SUPPLIED MATERIAL -

##############################

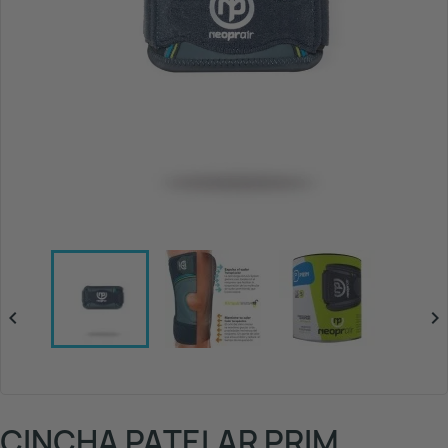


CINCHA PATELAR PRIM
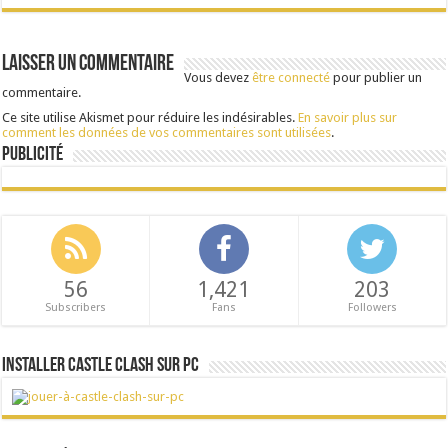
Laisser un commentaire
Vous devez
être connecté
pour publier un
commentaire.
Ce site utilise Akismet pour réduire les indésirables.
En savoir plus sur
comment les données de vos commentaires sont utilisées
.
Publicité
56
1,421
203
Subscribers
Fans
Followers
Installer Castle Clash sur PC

##############################

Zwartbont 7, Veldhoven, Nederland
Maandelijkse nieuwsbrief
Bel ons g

##############################

EXERCISE INSTRUCTIONS - Write out only the lines that run from the line containing "pour publier un" through the line containing "Installer Castle Clash sur PC", both included, exactly as they appear above.

ANSWER TO THIS PROBLEM -
pour publier un
commentaire.
Ce site utilise Akismet pour réduire les indésirables.
En savoir plus sur
comment les données de vos commentaires sont utilisées
.
Publicité
56
1,421
203
Subscribers
Fans
Followers
Installer Castle Clash sur PC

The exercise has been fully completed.